Filmmaker Guillermo del Toro on the politics of horror movies, living in self-imposed exile and owning a man cave

  • Jay L. Clendenin / Los Angeles Times / Contour / Getty Images

    TIME: Don't Be Afraid of the Dark, the new film that you co-wrote and produced, is a remake of a 1973 TV movie. There are a lot of remakes and reboots and reimaginings lately. How does one do a "re-" anything well?
    Guillermo del Toro: It needs to come from a place of genuine love. When remakes come from a genuine place, like [John] Carpenter's The Thing or [David] Cronenberg's The Fly , they can be really good.

    There's a lot of whispering in this film, which is the most inexpensive scare effect ever.
    There is no more terrifying horror than the one that is intimate.

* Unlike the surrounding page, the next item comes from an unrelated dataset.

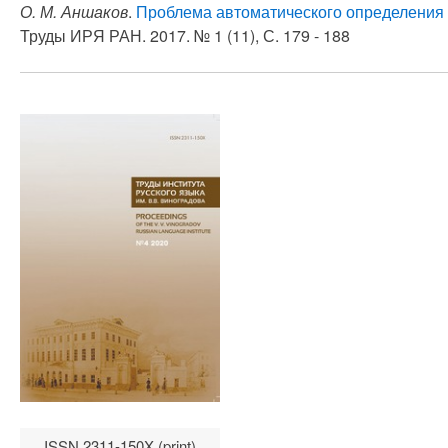
О. М. Аншаков
.
Проблема автоматического определения м
Труды ИРЯ РАН. 2017. № 1 (11), С. 179 - 188
ISSN 2311-150X (print)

Whispers are that.

    You grew up in Mexico, where a scary drug war is going on. Why not make a movie about that?
    I'm not a filmmaker who can speak directly about politics without addressing it through fable or parable. It's just not in my makeup, and the horror film is a very political genre. But I cannot go back to Mexico as a director because of the kidnapping of my father. A film is a highly visible venture, and I can't risk it.

    You're talking about your father's being kidnapped by bandits and held for ransom for 72 days in 1998. That must have been absurdly frightening.
    It was. It is. Every day, every week, something happens that reminds me that I am in involuntary exile [from my country]. But to talk about life in a direct way is the work of other types of storytellers. As a man, the kidnapping defined my life. As a storyteller, I try to define myself.

    You say horror is inherently political. How so?
    Much like fairy tales, there are two facets of horror. One is pro-institution, which is the most reprehensible type of fairy tale: Don't wander into the woods, and always obey your parents. The other type of fairy tale is completely anarchic and antiestablishment.

    You have an interesting living situation, with a house, separate from your family, for just your books, your posters, your art and your work.
    As a kid, I dreamed of having a house with secret passages and a room where it rained 24 hours a day. The point of being over 40 is to fulfill the desires you've been harboring since you were 7.

    What did your wife have to say about that?
    She was happy. When you're 7, your mother throws away your comic books. When you're 40, you should be able to prevent that.

    How do you deal with people who think of the fantastic as infantile?
    I try to avoid long conversations with them. You cannot convince a Buddhist to become a Protestant any more than you can convince a person who embraces realism as the highest form of art that fantasy is an equally important manifestation. It's impossible.

    You speak as if your art is your religion.
    It is. To me, art and storytelling serve primal, spiritual functions in my daily life. Whether I'm telling a bedtime story to my kids or trying to mount a movie or write a short story or a novel, I take it very seriously.

    Why do you always wear black?
    I have been told it's very slimming. [Laughs.] But let me tell you, no matter how I look in black, you don't want to imagine me in white.